Start of RECORD SET

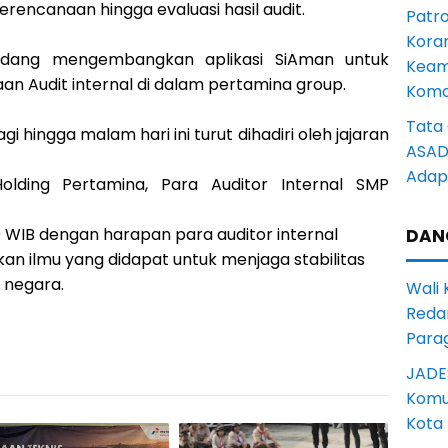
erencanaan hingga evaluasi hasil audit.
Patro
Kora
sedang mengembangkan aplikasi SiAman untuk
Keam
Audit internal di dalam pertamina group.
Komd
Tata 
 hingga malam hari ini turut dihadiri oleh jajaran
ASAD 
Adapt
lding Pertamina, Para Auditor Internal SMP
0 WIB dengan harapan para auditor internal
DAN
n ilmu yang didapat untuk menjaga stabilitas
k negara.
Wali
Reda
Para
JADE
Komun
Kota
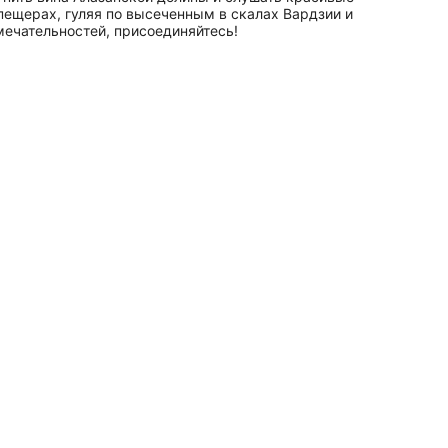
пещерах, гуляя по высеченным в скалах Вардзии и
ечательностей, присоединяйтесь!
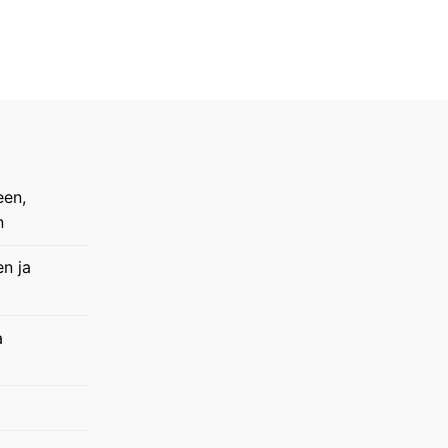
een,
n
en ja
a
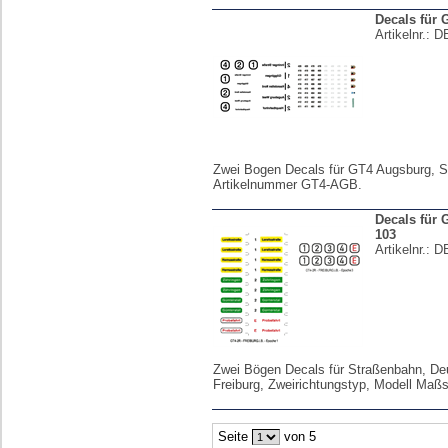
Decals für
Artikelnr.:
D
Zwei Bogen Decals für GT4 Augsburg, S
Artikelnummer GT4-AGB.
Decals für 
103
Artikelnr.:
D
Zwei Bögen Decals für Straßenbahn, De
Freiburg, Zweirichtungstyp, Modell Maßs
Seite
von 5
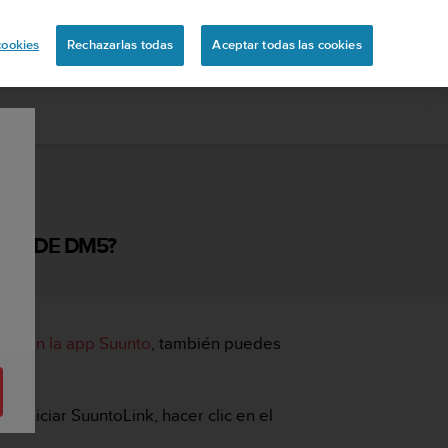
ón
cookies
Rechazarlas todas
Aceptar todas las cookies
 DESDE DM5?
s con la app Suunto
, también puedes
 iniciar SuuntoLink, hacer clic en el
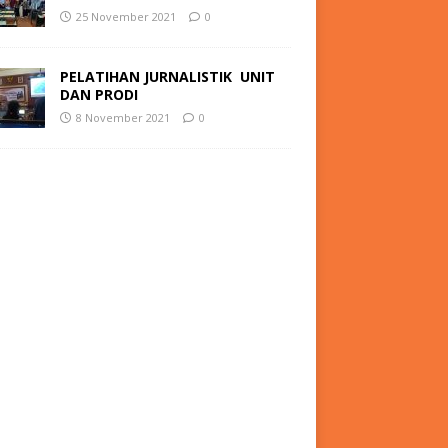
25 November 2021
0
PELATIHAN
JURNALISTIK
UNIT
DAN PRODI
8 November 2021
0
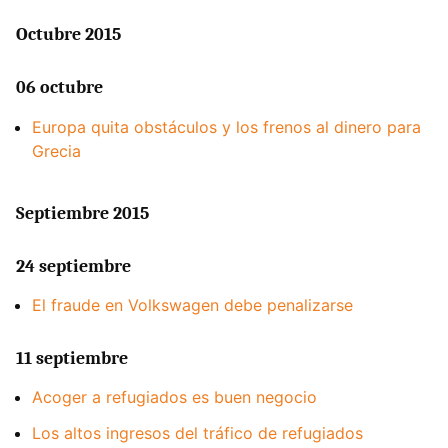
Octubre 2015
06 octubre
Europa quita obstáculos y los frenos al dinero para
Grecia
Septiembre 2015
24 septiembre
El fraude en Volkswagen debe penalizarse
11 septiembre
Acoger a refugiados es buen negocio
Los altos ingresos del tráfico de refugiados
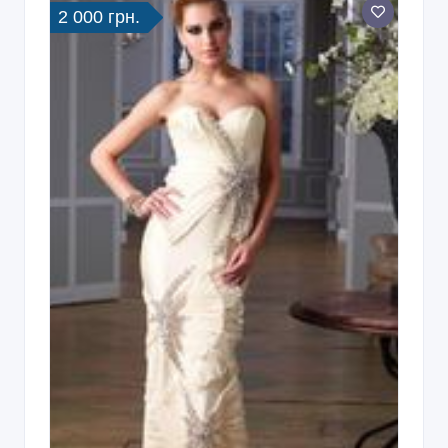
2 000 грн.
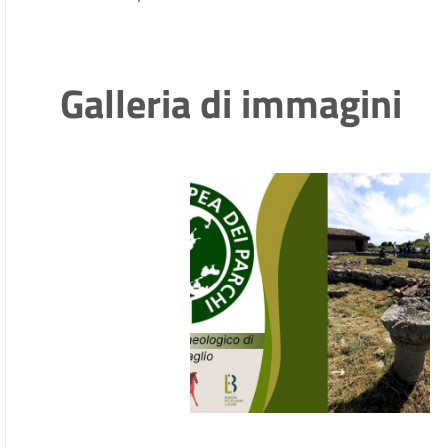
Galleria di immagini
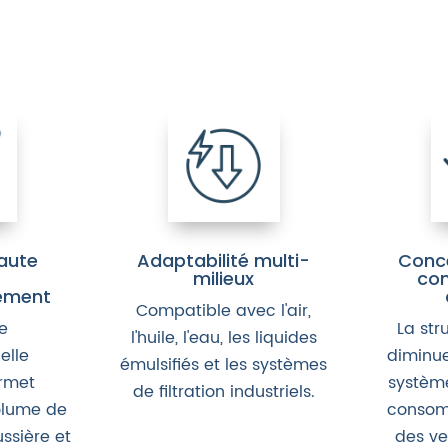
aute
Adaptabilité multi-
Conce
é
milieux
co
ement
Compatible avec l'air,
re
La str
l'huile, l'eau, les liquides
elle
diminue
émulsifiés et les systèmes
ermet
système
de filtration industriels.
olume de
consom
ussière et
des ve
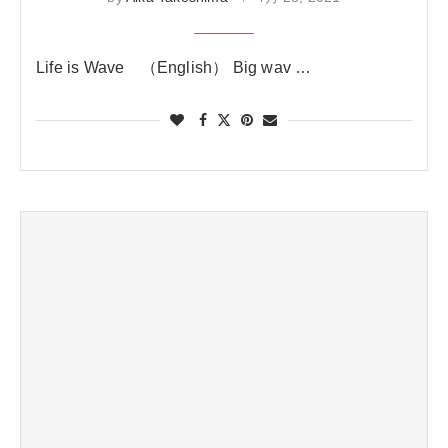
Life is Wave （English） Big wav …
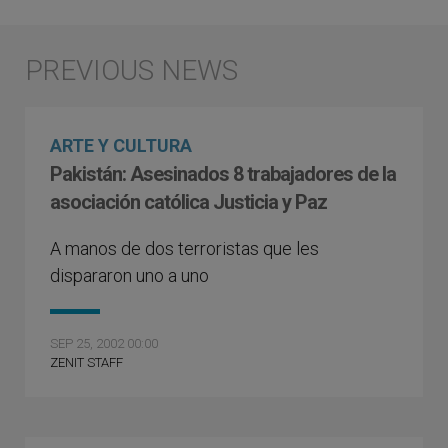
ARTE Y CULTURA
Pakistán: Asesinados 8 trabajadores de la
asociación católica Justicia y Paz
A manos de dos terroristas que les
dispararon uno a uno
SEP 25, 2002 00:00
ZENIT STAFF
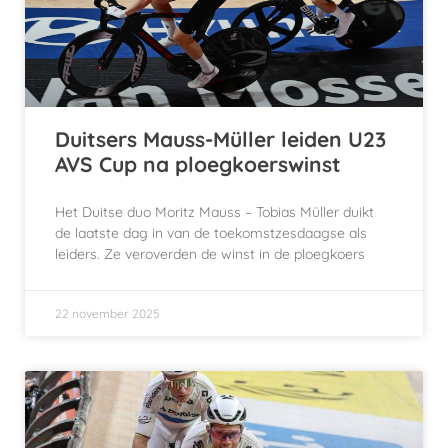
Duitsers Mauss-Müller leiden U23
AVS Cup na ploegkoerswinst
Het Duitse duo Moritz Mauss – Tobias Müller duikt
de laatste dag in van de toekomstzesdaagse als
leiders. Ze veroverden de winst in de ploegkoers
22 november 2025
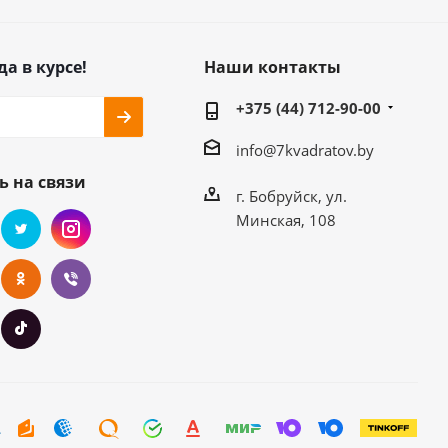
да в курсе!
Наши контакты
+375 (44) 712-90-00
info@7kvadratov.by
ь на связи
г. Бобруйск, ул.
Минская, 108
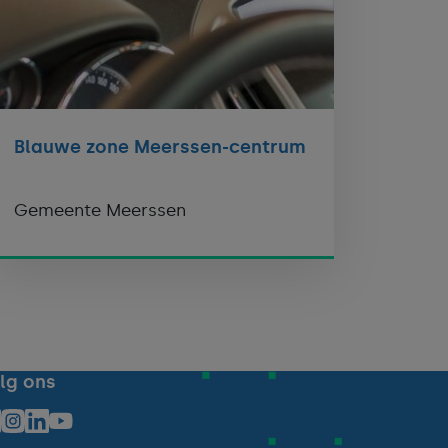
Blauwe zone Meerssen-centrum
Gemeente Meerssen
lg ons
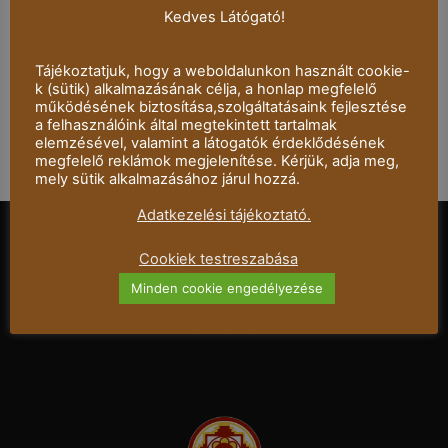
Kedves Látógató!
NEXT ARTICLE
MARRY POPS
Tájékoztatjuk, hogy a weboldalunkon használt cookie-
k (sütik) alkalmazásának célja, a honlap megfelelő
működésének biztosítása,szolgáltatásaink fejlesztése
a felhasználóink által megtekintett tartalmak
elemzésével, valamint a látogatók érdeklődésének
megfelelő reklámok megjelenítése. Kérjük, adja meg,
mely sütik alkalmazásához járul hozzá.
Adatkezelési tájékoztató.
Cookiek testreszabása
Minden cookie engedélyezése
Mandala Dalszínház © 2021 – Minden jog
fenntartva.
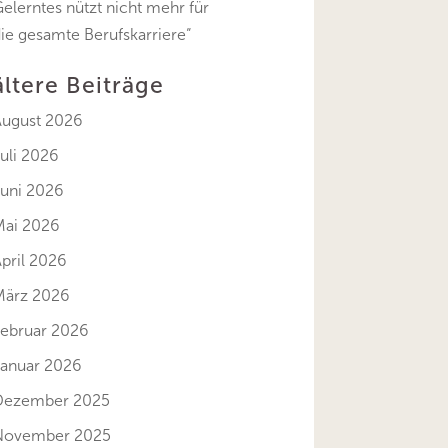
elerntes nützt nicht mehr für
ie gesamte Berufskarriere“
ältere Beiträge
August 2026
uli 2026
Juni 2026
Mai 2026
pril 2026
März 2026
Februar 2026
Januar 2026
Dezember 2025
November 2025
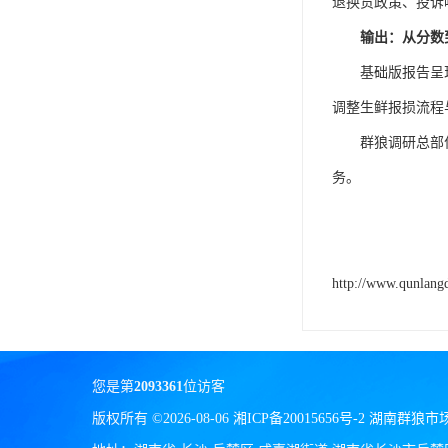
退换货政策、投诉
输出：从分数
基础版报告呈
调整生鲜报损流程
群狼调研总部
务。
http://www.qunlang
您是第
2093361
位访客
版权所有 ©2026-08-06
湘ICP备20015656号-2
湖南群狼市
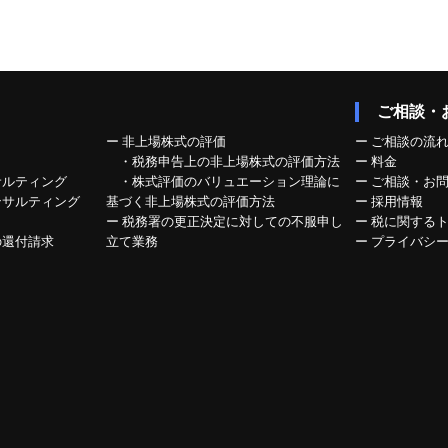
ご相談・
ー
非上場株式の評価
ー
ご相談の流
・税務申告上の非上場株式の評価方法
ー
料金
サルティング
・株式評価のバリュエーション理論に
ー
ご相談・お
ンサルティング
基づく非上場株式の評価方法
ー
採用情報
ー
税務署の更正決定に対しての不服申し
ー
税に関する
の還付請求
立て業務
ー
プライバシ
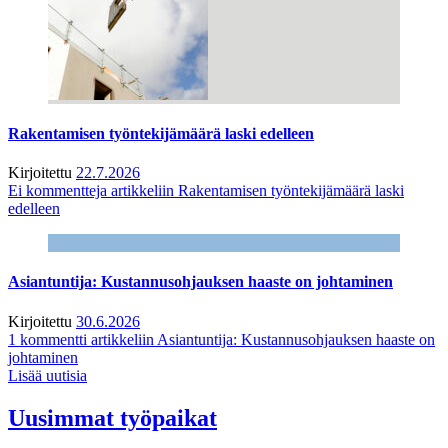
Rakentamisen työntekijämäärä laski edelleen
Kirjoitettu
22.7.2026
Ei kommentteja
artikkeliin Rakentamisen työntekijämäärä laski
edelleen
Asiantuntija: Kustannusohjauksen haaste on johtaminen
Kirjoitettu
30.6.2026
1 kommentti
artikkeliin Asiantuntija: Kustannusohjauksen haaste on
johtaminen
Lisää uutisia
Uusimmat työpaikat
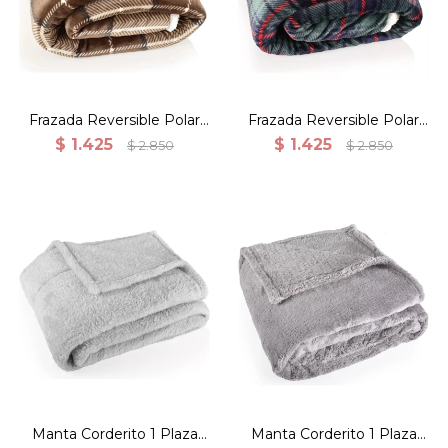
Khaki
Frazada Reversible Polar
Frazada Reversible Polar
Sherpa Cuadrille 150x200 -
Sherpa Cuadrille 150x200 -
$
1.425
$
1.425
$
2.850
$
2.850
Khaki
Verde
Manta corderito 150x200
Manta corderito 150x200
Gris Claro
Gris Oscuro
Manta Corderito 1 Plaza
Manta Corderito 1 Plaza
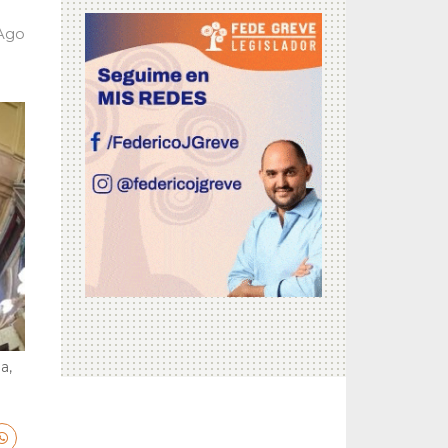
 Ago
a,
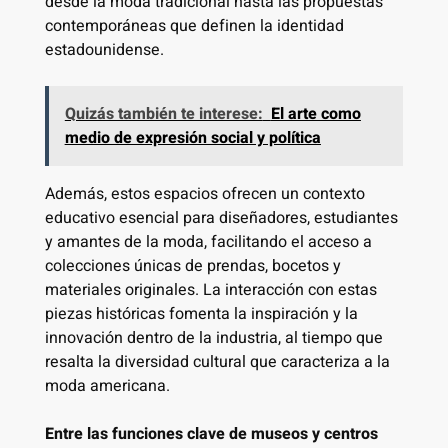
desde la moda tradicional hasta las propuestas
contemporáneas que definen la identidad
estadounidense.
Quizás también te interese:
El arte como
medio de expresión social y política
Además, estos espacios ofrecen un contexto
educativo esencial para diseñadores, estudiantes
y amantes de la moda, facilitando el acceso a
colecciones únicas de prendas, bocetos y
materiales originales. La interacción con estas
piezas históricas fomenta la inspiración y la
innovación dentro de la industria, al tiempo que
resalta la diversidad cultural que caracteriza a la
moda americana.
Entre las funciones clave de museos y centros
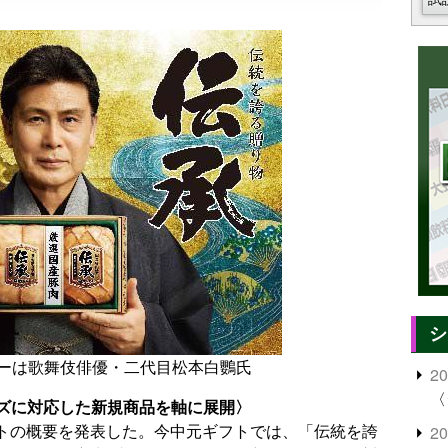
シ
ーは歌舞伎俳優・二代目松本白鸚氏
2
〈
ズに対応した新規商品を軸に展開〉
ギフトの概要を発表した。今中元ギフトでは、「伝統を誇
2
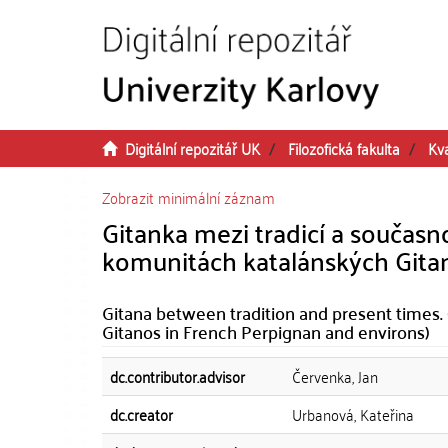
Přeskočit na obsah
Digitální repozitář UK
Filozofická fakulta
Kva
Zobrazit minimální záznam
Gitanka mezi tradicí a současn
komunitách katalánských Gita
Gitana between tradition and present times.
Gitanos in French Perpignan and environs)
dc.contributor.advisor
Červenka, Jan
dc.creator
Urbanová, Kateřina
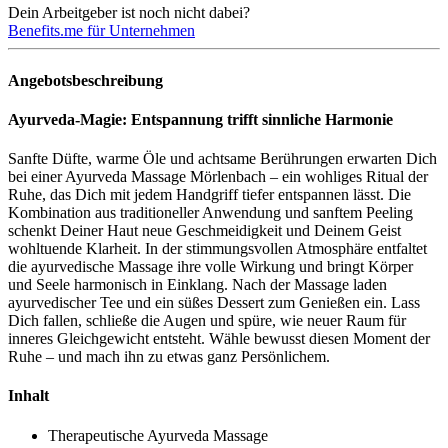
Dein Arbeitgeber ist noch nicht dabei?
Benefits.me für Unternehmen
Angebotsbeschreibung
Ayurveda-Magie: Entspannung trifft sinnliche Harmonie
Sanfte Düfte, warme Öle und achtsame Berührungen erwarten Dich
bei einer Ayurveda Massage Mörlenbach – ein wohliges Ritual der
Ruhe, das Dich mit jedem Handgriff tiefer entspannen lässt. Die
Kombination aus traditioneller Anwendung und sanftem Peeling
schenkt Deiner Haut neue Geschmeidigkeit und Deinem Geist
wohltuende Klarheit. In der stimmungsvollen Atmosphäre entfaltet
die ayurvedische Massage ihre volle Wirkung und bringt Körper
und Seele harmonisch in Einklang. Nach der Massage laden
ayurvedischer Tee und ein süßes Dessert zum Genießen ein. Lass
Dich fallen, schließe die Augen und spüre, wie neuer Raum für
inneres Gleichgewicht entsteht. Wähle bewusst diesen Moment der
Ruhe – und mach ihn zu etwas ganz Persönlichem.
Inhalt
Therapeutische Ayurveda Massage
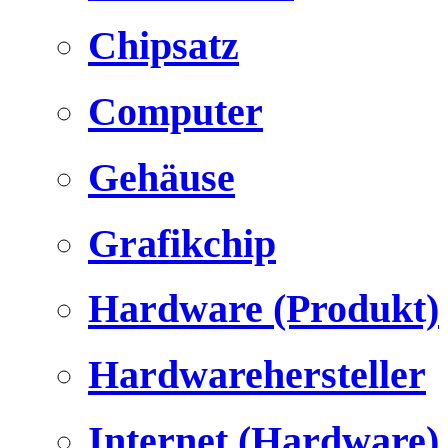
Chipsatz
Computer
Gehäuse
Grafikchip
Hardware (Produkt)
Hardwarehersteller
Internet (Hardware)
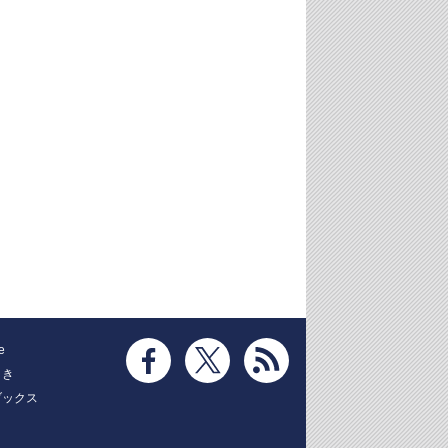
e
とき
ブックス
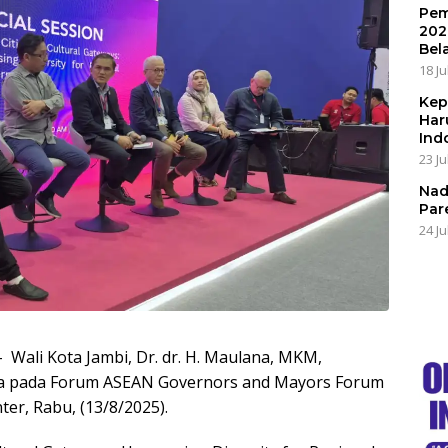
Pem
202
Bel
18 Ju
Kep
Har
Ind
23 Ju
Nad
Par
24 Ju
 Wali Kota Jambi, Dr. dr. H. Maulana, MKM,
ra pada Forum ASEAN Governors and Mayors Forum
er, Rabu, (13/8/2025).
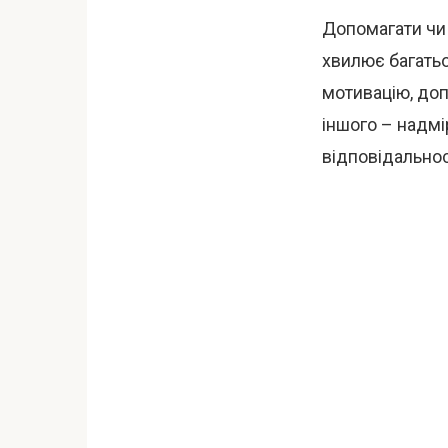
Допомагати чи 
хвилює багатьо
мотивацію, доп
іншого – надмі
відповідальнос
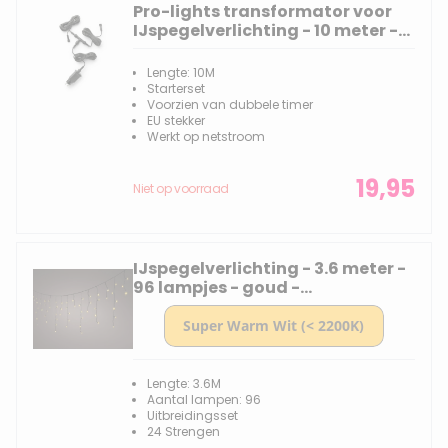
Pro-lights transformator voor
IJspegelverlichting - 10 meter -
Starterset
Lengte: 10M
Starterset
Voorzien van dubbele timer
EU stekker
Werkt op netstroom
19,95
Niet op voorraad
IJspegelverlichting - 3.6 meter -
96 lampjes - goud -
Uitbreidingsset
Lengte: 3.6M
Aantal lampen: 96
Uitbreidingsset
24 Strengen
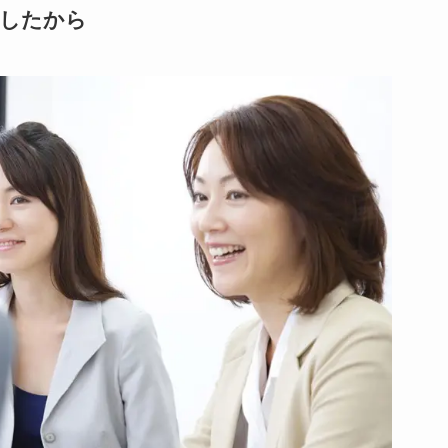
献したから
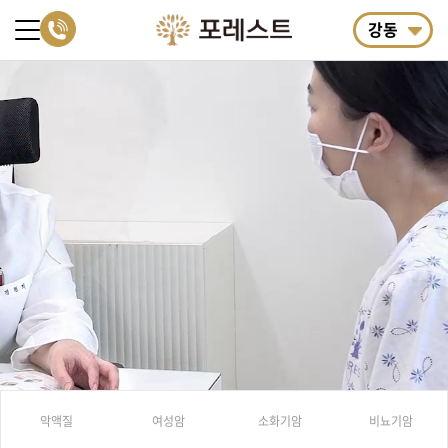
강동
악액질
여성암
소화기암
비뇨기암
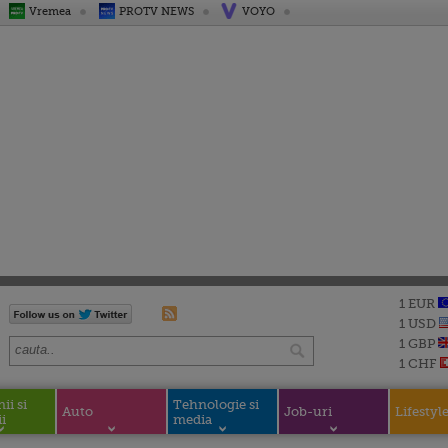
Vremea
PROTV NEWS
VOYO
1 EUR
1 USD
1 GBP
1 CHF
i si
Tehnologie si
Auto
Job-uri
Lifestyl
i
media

End of RECORD SET

EXERCISE DETAILS: Transcribe only the lines above that start at the line containing "ZENIT STAFF" and end at the line containing "működésének biztosítása,szolgáltatásaink fejlesztése". Omit pictures.

SOLUTION BELOW:
ZENIT STAFF
Duitsers Mauss-Müller leiden U23
AVS Cup na ploegkoerswinst
Het Duitse duo Moritz Mauss – Tobias Müller duikt
de laatste dag in van de toekomstzesdaagse als
leiders. Ze veroverden de winst in de ploegkoers
22 november 2025
да в курсе!
Наши контакты
+375 (44) 712-90-00
info@7kvadratov.by
ь на связи
г. Бобруйск, ул.
Минская, 108
Blauwe zone Meerssen-centrum
Gemeente Meerssen
lg ons
Kedves Látógató!
NEXT ARTICLE
MARRY POPS
Tájékoztatjuk, hogy a weboldalunkon használt cookie-
k (sütik) alkalmazásának célja, a honlap megfelelő
működésének biztosítása,szolgáltatásaink fejlesztése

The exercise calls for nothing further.